## Problem requirements
Below is a listing. Write out exactly its lines between the one holding "Local currency available in cart at checkout" and the one holding "Need help? Give us a call.", inclusive.

## Exercise data
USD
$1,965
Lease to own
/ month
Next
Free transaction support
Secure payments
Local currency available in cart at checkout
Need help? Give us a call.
* * *
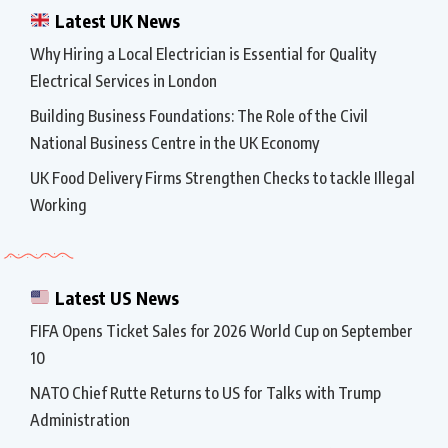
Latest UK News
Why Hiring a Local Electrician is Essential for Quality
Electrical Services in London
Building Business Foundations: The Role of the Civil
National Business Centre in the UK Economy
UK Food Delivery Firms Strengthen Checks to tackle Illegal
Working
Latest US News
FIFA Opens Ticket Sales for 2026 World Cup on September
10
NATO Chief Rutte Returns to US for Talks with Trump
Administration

## Your solution
Local currency available in cart at checkout
Need help? Give us a call.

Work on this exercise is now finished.